だがそう納得し掛けた時赤服が口を挟んだ。
「無理だな。会則に入会後の脱退は傷病で会務が継続不能になるか後継を指名するまで不可能とある」
「そっちだけやけに詳しいな!」
「当たり前だ。ほぼ公然とは言え秘密組織の会員が誰かを知っているのだ。簡単に脱退出来る訳無いだろう」
「大体金曜会って名前自体親睦会って感じだろ!危険な事やらせるなら忠虎隊とか光輝団とかそれらしい名前にしろよ!うっかり入っちゃっただろ!」
八つ当たり気味に騒ぎ出す俺に美少女が氷のような視線を向けてくる。威圧されて沈黙すると軍人が言わずもがなの解説を加えて来た。

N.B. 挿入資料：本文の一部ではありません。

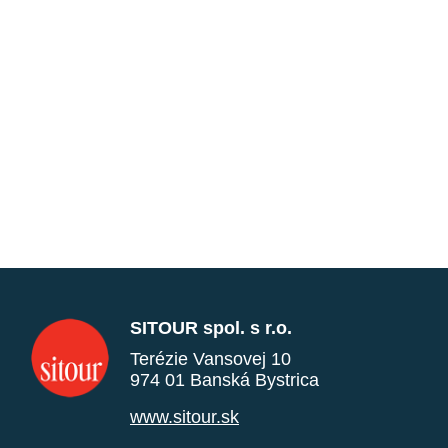
SITOUR spol. s r.o.
Terézie Vansovej 10
974 01 Banská Bystrica
www.sitour.sk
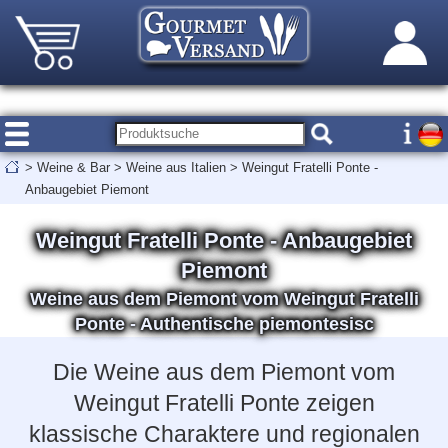
>
Weine & Bar
>
Weine aus Italien
>
Weingut Fratelli Ponte -
Anbaugebiet Piemont
Weingut Fratelli Ponte - Anbaugebiet
Piemont
Weine aus dem Piemont vom Weingut Fratelli
Ponte - Authentische piemontesisc
Die Weine aus dem Piemont vom
Weingut Fratelli Ponte zeigen
klassische Charaktere und regionalen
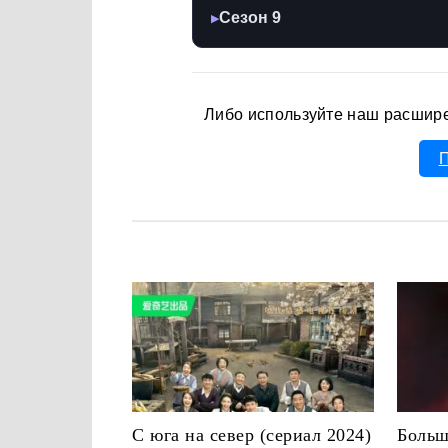
Сезон 9
▶
Либо используйте наш расшир
П
С юга на север (сериал 2024)
Больш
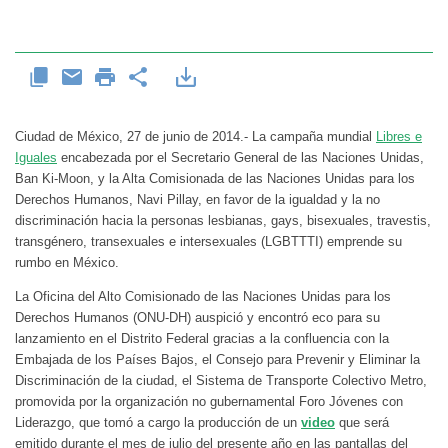
Ciudad de México, 27 de junio de 2014.- La campaña mundial
Libres e
Iguales
encabezada por el Secretario General de las Naciones Unidas,
Ban Ki-Moon, y la Alta Comisionada de las Naciones Unidas para los
Derechos Humanos, Navi Pillay, en favor de la igualdad y la no
discriminación hacia la personas lesbianas, gays, bisexuales, travestis,
transgénero, transexuales e intersexuales (LGBTTTI) emprende su
rumbo en México.
La Oficina del Alto Comisionado de las Naciones Unidas para los
Derechos Humanos (ONU-DH) auspició y encontró eco para su
lanzamiento en el Distrito Federal gracias a la confluencia con la
Embajada de los Países Bajos, el Consejo para Prevenir y Eliminar la
Discriminación de la ciudad, el Sistema de Transporte Colectivo Metro,
promovida por la organización no gubernamental Foro Jóvenes con
Liderazgo, que tomó a cargo la producción de un
video
que será
emitido durante el mes de julio del presente año en las pantallas del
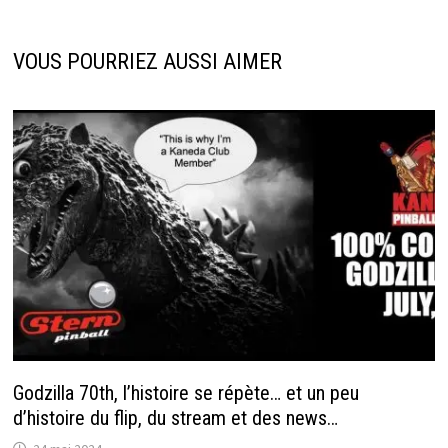
VOUS POURRIEZ AUSSI AIMER
Godzilla 70th, l’histoire se répète… et un peu
d’histoire du flip, du stream et des news…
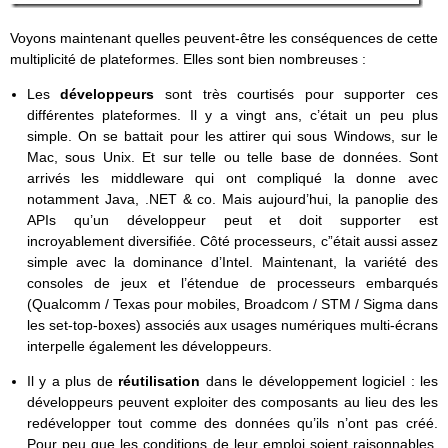
Voyons maintenant quelles peuvent-être les conséquences de cette
multiplicité de plateformes. Elles sont bien nombreuses :
Les
développeurs
sont très courtisés pour supporter ces
différentes plateformes. Il y a vingt ans, c’était un peu plus
simple. On se battait pour les attirer qui sous Windows, sur le
Mac, sous Unix. Et sur telle ou telle base de données. Sont
arrivés les middleware qui ont compliqué la donne avec
notamment Java, .NET & co. Mais aujourd’hui, la panoplie des
APIs qu’un développeur peut et doit supporter est
incroyablement diversifiée. Côté processeurs, c”était aussi assez
simple avec la dominance d’Intel. Maintenant, la variété des
consoles de jeux et l’étendue de processeurs embarqués
(Qualcomm / Texas pour mobiles, Broadcom / STM / Sigma dans
les set-top-boxes) associés aux usages numériques multi-écrans
interpelle également les développeurs.
Il y a plus de
réutilisation
dans le développement logiciel : les
développeurs peuvent exploiter des composants au lieu des les
redévelopper tout comme des données qu’ils n’ont pas créé.
Pour peu que les conditions de leur emploi soient raisonnables,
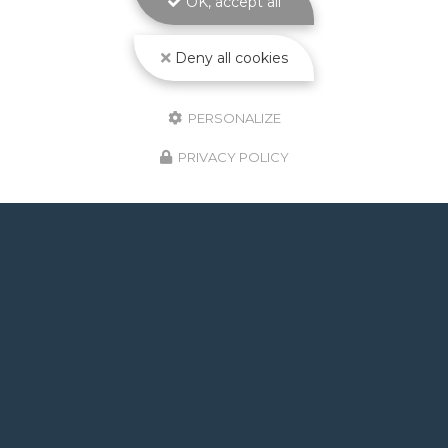
OK, accept all
Toute l'actualité
Deny all cookies
PERSONALIZE
PRIVACY POLICY
GOOGLE REVIEWS LIST
Mr.
il y a un mois
Post de juin 2026 : J'ai rappelé Fabien pour : - un
problème d'ampoule qui ne fonctionnait pas, il est
intervenu en moins de 24h avec réponse le soir de
la constatation malgré l'heure tardive ! Et au final,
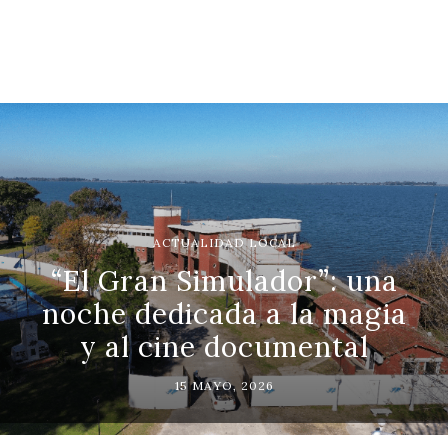
ACTUALIDAD LOCAL
“El Gran Simulador”: una
noche dedicada a la magia
y al cine documental
15 MAYO, 2026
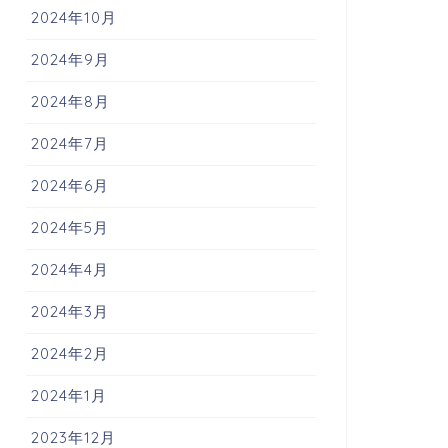
2024年10月
2024年9月
2024年8月
2024年7月
2024年6月
2024年5月
2024年4月
2024年3月
2024年2月
2024年1月
2023年12月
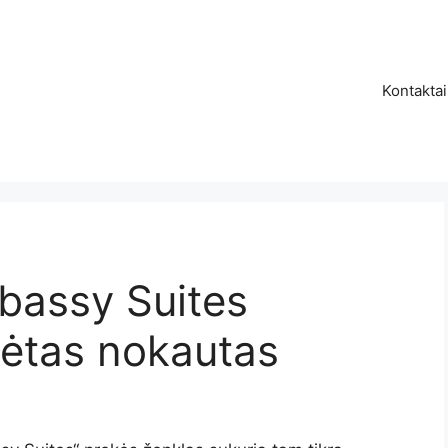
Kontaktai
mbassy Suites
kėtas nokautas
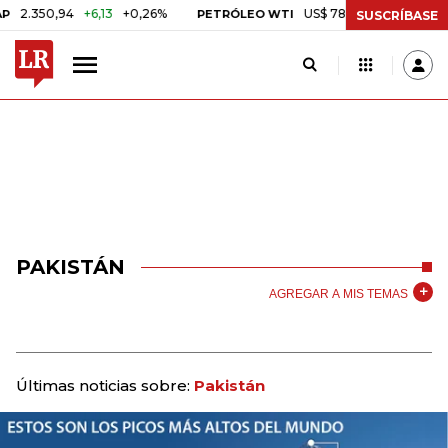
50,94
+6,13
+0,26%
US$ 78,01
US$ 2,92
+3,89%
PETRÓLEO WTI
SUSCRÍBASE
PAKISTÁN
AGREGAR A MIS TEMAS
Últimas noticias sobre:
Pakistán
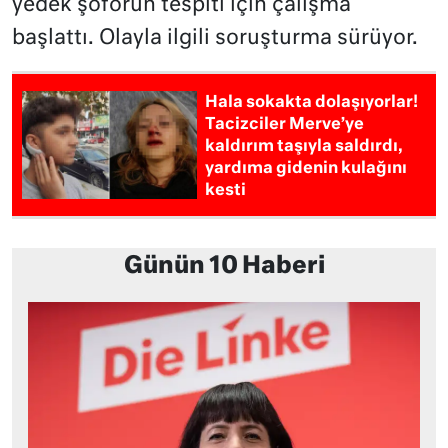
yedek şoförün tespiti için çalışma
başlattı. Olayla ilgili soruşturma sürüyor.
Hala sokakta dolaşıyorlar!
Tacizciler Merve’ye
kaldırım taşıyla saldırdı,
yardıma gidenin kulağını
kesti
Günün 10 Haberi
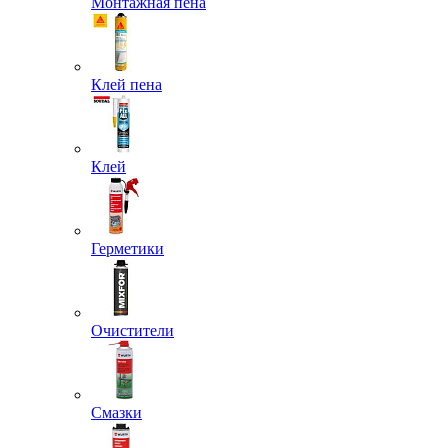
Монтажная пена
Клей пена
Клей
Герметики
Очистители
Смазки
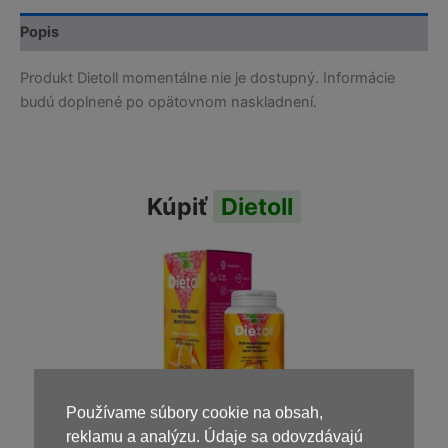
Popis
Produkt Dietoll momentálne nie je dostupný. Informácie
budú doplnené po opätovnom naskladnení.
Kúpiť
Dietoll
Používame súbory cookie na obsah,
39,00
€
reklamu a analýzu. Údaje sa odovzdávajú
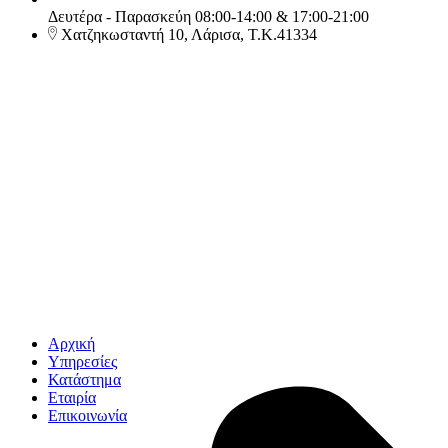
Δευτέρα - Παρασκεύη 08:00-14:00 & 17:00-21:00
Χατζηκωσταντή 10, Λάρισα, Τ.Κ.41334
Αρχική
Υπηρεσίες
Κατάστημα
Εταιρία
Επικοινωνία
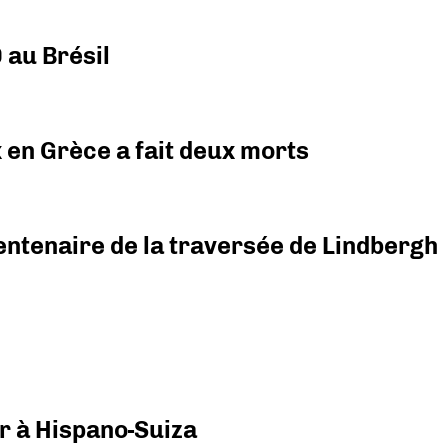
 au Brésil
x en Grèce a fait deux morts
ntenaire de la traversée de Lindbergh
r à Hispano-Suiza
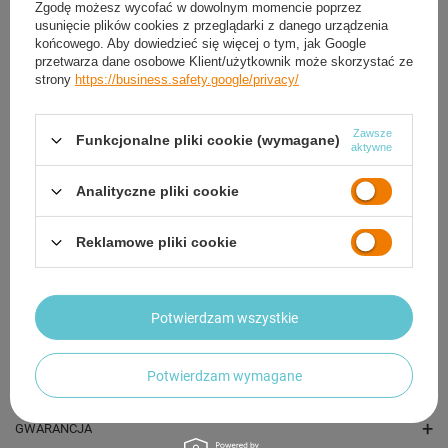
Zgodę możesz wycofać w dowolnym momencie poprzez
usunięcie plików cookies z przeglądarki z danego urządzenia
końcowego. Aby dowiedzieć się więcej o tym, jak Google
przetwarza dane osobowe Klient/użytkownik może skorzystać ze
strony
https://business.safety.google/privacy/
Zawsze
Funkcjonalne pliki cookie (wymagane)
aktywne
Analityczne pliki cookie
HMS Talerz Olimpijski Na Gryf Sztangę Gumowany
Bumper Do Ćwiczeń 2 x 5 kg
324,48 zł
Reklamowe pliki cookie
/
para
Potwierdzam wszystkie
OPIS
Potwierdzam wymagane
SZCZEGÓŁOWE DANE
GWARANCJA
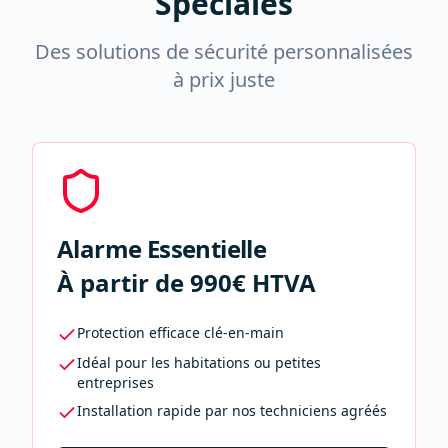
Spéciales
Des solutions de sécurité personnalisées
à prix juste
Alarme Essentielle
À partir de 990€ HTVA
Protection efficace clé-en-main
Idéal pour les habitations ou petites
entreprises
Installation rapide par nos techniciens agréés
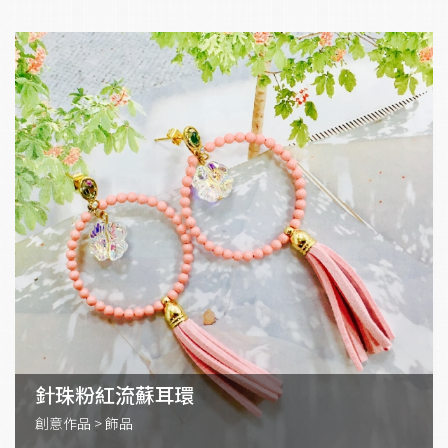
針珠粉紅流蘇耳環
創意作品
>
飾品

「会規ではあくまで親睦会だからだ。生徒会連合の月曜会と対になる呼称でもあるな」
そもそもそこがおかしい。金曜午後三時に定例会がある妖魔に対抗する学生組織…設定に穴があり過ぎてどうしようもない。俺が妖魔や魔人だったらまず年度明けの最初の金曜三時にここに襲撃を掛けてその期の会員を総入れ替えにする。
「納得出来ない!誠意ある解決を要求する!」
「…分かりました。身の程を知りなさいとも言いませんわ。あなた帝国健児としての意地を示しなさい。危険な敵に遭遇したら真っ先に突撃して陛下への忠義を知らしめるのですよ。後の事は私達が何とかしますから」
あからさまに傷病脱退を示唆された!いや二階級特進か?既に零度を下回って氷点下に冷え込んだ美しい紫の瞳に再びたじろぐ。
くそ!コイツらと一年間一緒なんて耐えられない!絶対に傷病以外の方法でさっさと脱退してやる!まずあのオカマに文句だ。何があたしは公正を大切にするだ!重要事項説明きっちりサボりやがって…
俺はそもそものキッカケである昨日の呼び出しを思い出した。